■ Goal of the exercise
From the entries that follow, copy each line in which "Caller" appears.

[Stored records]
:::

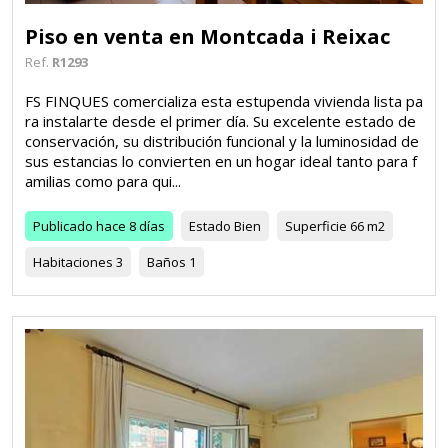
Piso en venta en Montcada i Reixac
Ref.
R1293
FS FINQUES comercializa esta estupenda vivienda lista pa
ra instalarte desde el primer día. Su excelente estado de
conservación, su distribución funcional y la luminosidad de
sus estancias lo convierten en un hogar ideal tanto para f
amilias como para qui...
Publicado
hace 8 días
Estado
Bien
Superficie
66 m2
Habitaciones
3
Baños
1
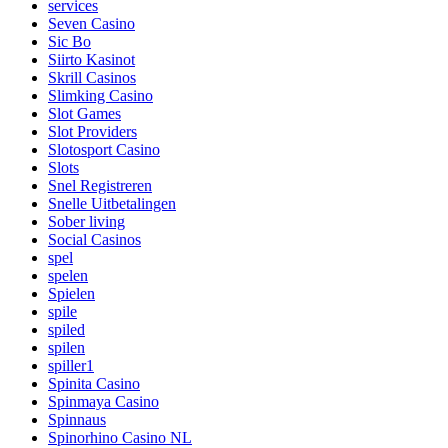
services
Seven Casino
Sic Bo
Siirto Kasinot
Skrill Casinos
Slimking Casino
Slot Games
Slot Providers
Slotosport Casino
Slots
Snel Registreren
Snelle Uitbetalingen
Sober living
Social Casinos
spel
spelen
Spielen
spile
spiled
spilen
spiller1
Spinita Casino
Spinmaya Casino
Spinnaus
Spinorhino Casino NL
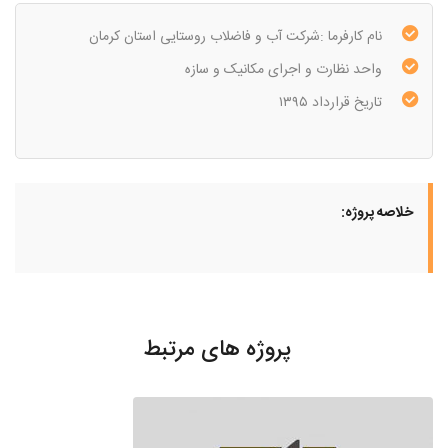
نام کارفرما :شرکت آب و فاضلاب روستایی استان کرمان
واحد نظارت و اجرای مکانیک و سازه
تاریخ قرارداد ۱۳۹۵
خلاصه پروژه:
پروژه های مرتبط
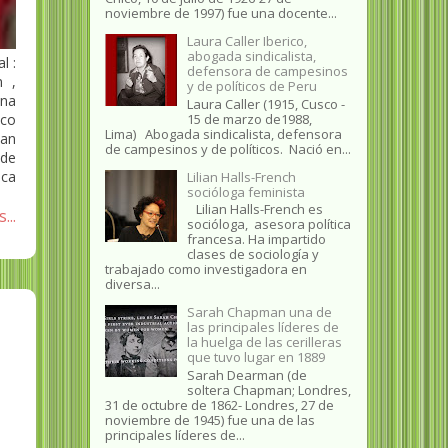
noviembre de 1997) fue una docente...
Laura Caller Iberico,
abogada sindicalista,
l :
defensora de campesinos
 ,
y de políticos de Peru
una
Laura Caller (1915, Cusco -
15 de marzo de1988,
ico
Lima) Abogada sindicalista, defensora
an
de campesinos y de políticos. Nació en...
 de
ica
Lilian Halls-French
socióloga feminista
Lilian Halls-French es
...
socióloga, asesora política
francesa. Ha impartido
clases de sociología y
trabajado como investigadora en
diversa...
Sarah Chapman una de
las principales líderes de
la huelga de las cerilleras
que tuvo lugar en 1889
Sarah Dearman (de
soltera Chapman; Londres,
31 de octubre de 1862​- Londres, 27 de
noviembre de 1945)​ fue una de las
principales líderes de...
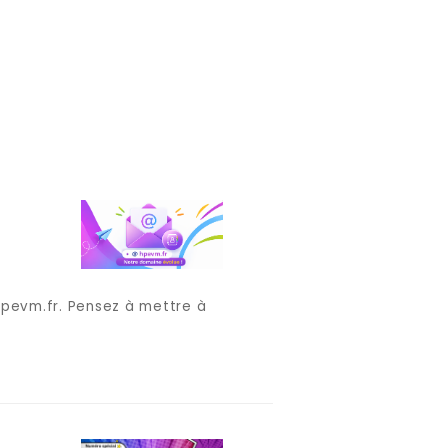
pevm.fr. Pensez à mettre à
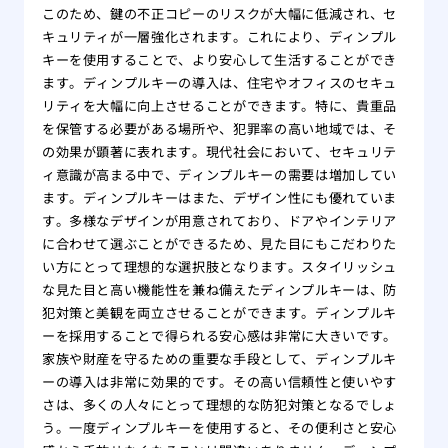
このため、鍵の不正コピーのリスクが大幅に低減され、セ
キュリティが一層強化されます。これにより、ディンプル
キーを使用することで、より安心して生活することができ
ます。ディンプルキーの導入は、住宅やオフィスのセキュ
リティを大幅に向上させることができます。特に、貴重品
を保管する必要がある場所や、犯罪率の高い地域では、そ
の効果が顕著に表れます。現代社会において、セキュリテ
ィ意識が高まる中で、ディンプルキーの需要は増加してい
ます。ディンプルキーはまた、デザイン性にも優れていま
す。多様なデザインが用意されており、ドアやインテリア
に合わせて選ぶことができるため、見た目にもこだわりた
い方にとって理想的な選択肢となります。スタイリッシュ
な見た目と高い機能性を兼ね備えたディンプルキーは、防
犯対策と美観を両立させることができます。ディンプルキ
ーを採用することで得られる安心感は非常に大きいです。
家族や財産を守るための重要な手段として、ディンプルキ
ーの導入は非常に効果的です。その高い信頼性と使いやす
さは、多くの人々にとって理想的な防犯対策となるでしょ
う。一度ディンプルキーを使用すると、その便利さと安心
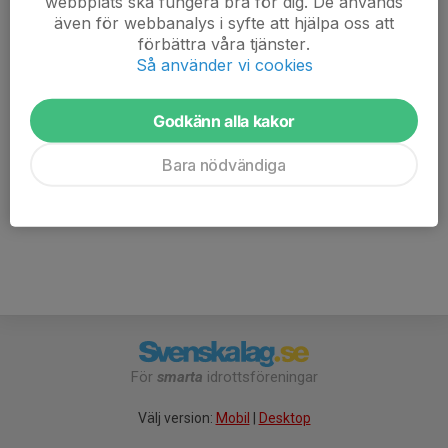
webbplats ska fungera bra för dig. De används
och det
även för webbanalys i syfte att hjälpa oss att
delas ut medaljer till bollskolan. Vi bjuder alla spelare
förbättra våra tjänster.
och
Så använder vi cookies
ledare på festis/kaffe samt bulle.
F9 samlas innan i grytan där vi brukar träna.
Godkänn alla kakor
Mvh
Ledarna F9 Skövde KIK
Bara nödvändiga
För
smarta
idrottsföreningar
Välj version:
Mobil
|
Desktop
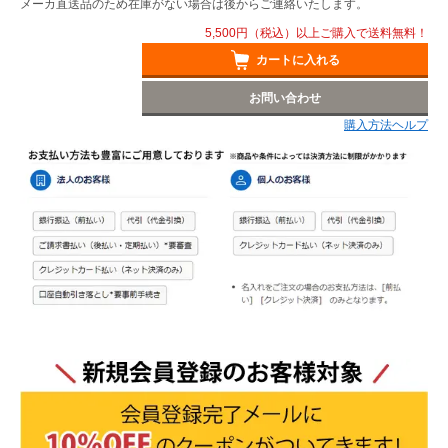
メーカ直送品のため在庫がない場合は後からご連絡いたします。
5,500円（税込）以上ご購入で送料無料！
カートに入れる
お問い合わせ
購入方法ヘルプ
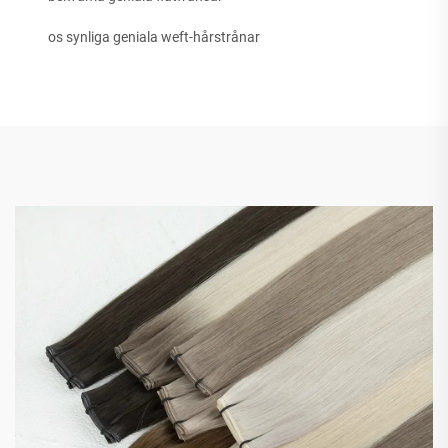
os synliga geniala weft-hårstrånar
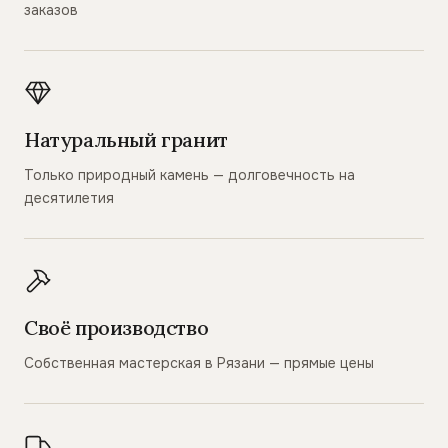
заказов
Натуральный гранит
Только природный камень — долговечность на
десятилетия
Своё производство
Собственная мастерская в Рязани — прямые цены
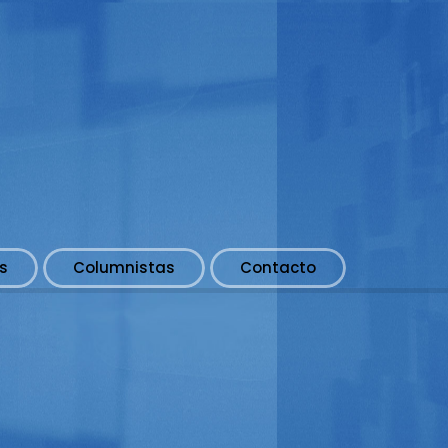
s
Columnistas
Contacto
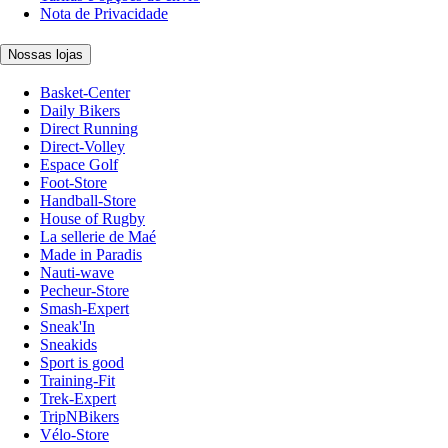
Nota de Privacidade
Nossas lojas
Basket-Center
Daily Bikers
Direct Running
Direct-Volley
Espace Golf
Foot-Store
Handball-Store
House of Rugby
La sellerie de Maé
Made in Paradis
Nauti-wave
Pecheur-Store
Smash-Expert
Sneak'In
Sneakids
Sport is good
Training-Fit
Trek-Expert
TripNBikers
Vélo-Store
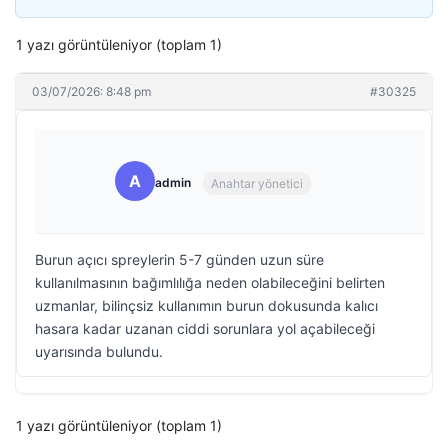
1 yazı görüntüleniyor (toplam 1)
03/07/2026: 8:48 pm
#30325
A
admin
Anahtar yönetici
Burun açıcı spreylerin 5-7 günden uzun süre
kullanılmasının bağımlılığa neden olabileceğini belirten
uzmanlar, bilinçsiz kullanımın burun dokusunda kalıcı
hasara kadar uzanan ciddi sorunlara yol açabileceği
uyarısında bulundu.
1 yazı görüntüleniyor (toplam 1)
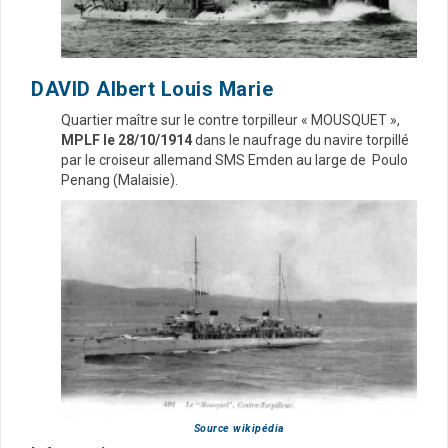
DAVID Albert Louis Marie
Quartier maître sur le contre torpilleur « MOUSQUET »,
MPLF le 28/10/1914
dans le naufrage du navire torpillé
par le croiseur allemand SMS Emden au large de Poulo
Penang (Malaisie).
Source wikipédia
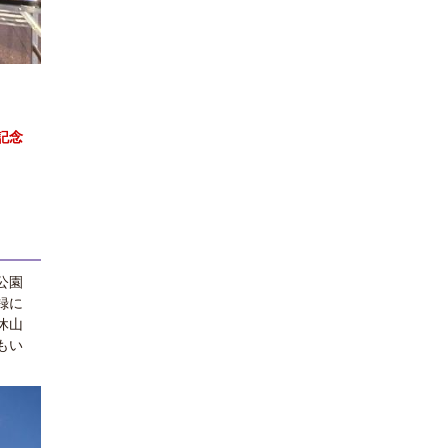
記念
公園
録に
休山
もい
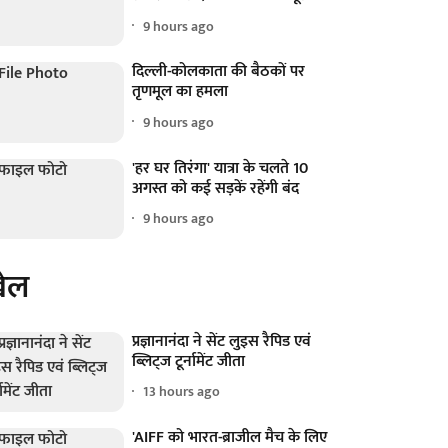
9 hours ago
दिल्ली-कोलकाता की बैठकों पर
तृणमूल का हमला
9 hours ago
'हर घर तिरंगा' यात्रा के चलते 10
अगस्त को कई सड़कें रहेंगी बंद
9 hours ago
ेल
प्रज्ञानानंदा ने सेंट लुइस रैपिड एवं
ब्लिट्ज टूर्नामेंट जीता
13 hours ago
'AIFF को भारत-ब्राजील मैच के लिए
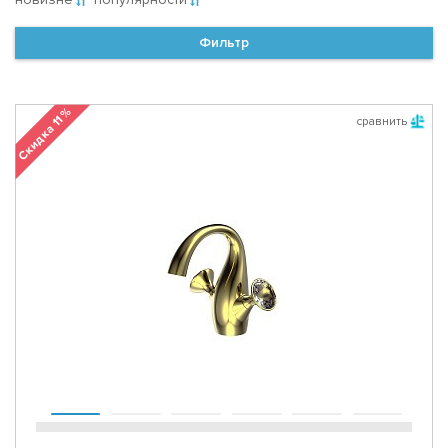
Фильтр
Скидка 11 %
сравнить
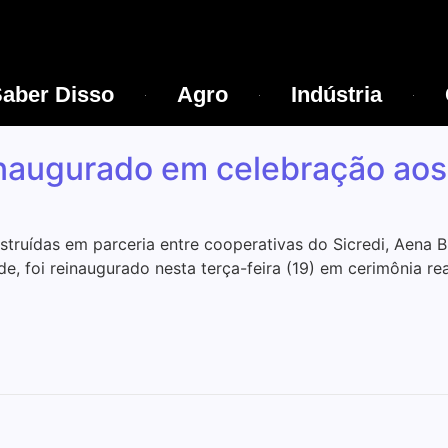
aber Disso
Agro
Indústria
inaugurado em celebração ao
truídas em parceria entre cooperativas do Sicredi, Aena B
, foi reinaugurado nesta terça-feira (19) em cerimônia rea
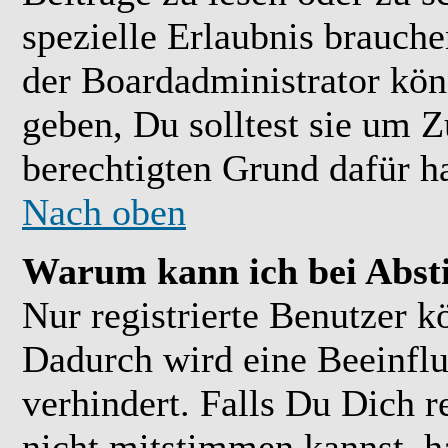
spezielle Erlaubnis brauch
der Boardadministrator kön
geben, Du solltest sie um Z
berechtigten Grund dafür ha
Nach oben
Warum kann ich bei Abs
Nur registrierte Benutzer 
Dadurch wird eine Beeinflu
verhindert. Falls Du Dich r
nicht mitstimmen kannst, h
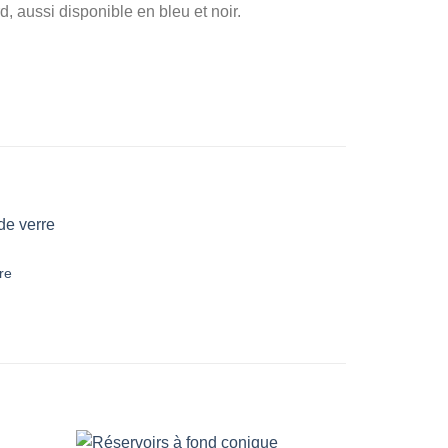
, aussi disponible en bleu et noir.
re
Ajouter
à la
wishlist
+
+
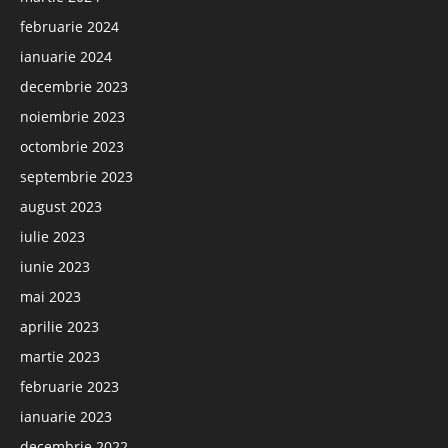
februarie 2024
ianuarie 2024
decembrie 2023
noiembrie 2023
octombrie 2023
septembrie 2023
august 2023
iulie 2023
iunie 2023
mai 2023
aprilie 2023
martie 2023
februarie 2023
ianuarie 2023
decembrie 2022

:::

■ Solution to this task
Laura Caller Iberico,
Laura Caller (1915, Cusco -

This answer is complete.